REQUIREMENT: Look through the material below and say how many of its lines carry the string "cercana". Only the number should be given.

DATASET RECORDS:
══════════════════════════════
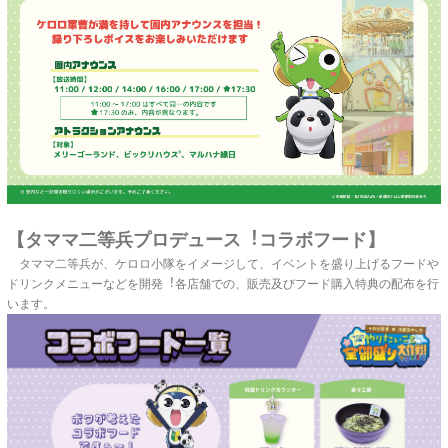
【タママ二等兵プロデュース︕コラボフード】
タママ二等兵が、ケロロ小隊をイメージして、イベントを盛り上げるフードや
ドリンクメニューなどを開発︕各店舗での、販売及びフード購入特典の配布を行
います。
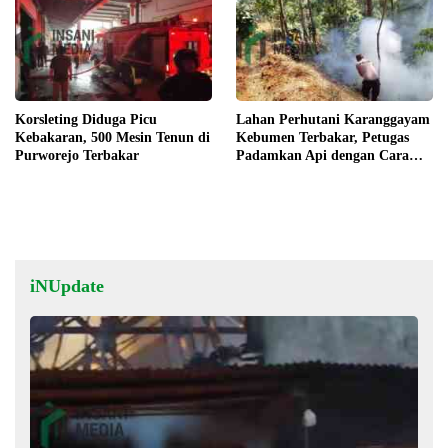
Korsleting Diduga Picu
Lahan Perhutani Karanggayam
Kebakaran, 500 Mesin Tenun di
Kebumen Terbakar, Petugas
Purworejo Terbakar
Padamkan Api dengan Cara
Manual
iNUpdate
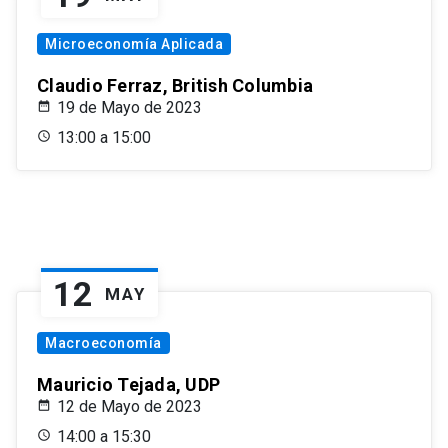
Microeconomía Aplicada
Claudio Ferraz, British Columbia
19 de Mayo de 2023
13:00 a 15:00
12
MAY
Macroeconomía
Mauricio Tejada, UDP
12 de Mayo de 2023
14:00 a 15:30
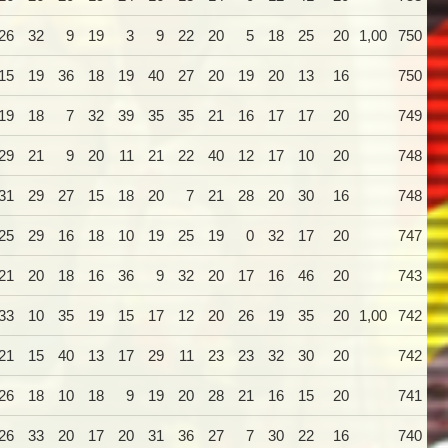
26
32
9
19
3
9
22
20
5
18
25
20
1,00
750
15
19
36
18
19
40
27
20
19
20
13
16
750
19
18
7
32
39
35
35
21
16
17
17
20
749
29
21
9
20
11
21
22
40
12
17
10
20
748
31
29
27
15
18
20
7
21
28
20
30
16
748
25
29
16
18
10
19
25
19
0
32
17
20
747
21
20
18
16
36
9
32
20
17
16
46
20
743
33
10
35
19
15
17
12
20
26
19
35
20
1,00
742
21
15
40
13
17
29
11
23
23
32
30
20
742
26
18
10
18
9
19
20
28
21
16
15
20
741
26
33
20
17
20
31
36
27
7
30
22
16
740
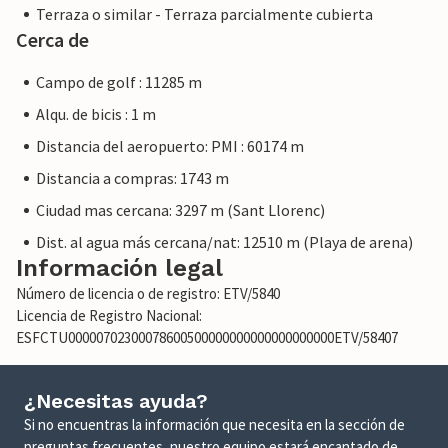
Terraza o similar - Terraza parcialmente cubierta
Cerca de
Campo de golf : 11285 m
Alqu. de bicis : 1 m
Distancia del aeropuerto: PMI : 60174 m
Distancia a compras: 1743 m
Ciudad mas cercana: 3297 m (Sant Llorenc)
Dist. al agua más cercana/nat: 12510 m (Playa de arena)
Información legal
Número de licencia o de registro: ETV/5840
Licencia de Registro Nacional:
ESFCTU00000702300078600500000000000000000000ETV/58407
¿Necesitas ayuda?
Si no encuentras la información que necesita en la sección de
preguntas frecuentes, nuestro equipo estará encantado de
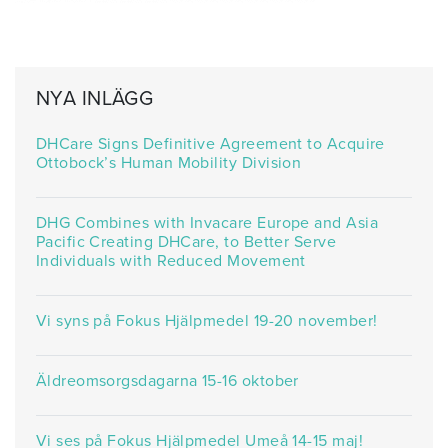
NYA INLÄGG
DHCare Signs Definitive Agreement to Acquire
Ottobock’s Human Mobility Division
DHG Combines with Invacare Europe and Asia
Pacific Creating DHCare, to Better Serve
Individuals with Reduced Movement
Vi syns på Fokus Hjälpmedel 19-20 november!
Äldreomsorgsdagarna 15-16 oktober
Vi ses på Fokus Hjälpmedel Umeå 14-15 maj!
══════════════════════════════
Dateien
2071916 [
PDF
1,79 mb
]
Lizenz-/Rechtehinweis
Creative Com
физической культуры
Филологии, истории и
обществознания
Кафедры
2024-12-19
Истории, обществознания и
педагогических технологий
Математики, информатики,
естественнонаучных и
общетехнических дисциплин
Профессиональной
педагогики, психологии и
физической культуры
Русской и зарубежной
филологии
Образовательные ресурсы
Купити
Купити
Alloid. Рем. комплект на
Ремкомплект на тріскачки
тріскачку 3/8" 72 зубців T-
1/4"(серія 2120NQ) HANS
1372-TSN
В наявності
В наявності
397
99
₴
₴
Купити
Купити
══════════════════════════════
TASK OUTPUT: 2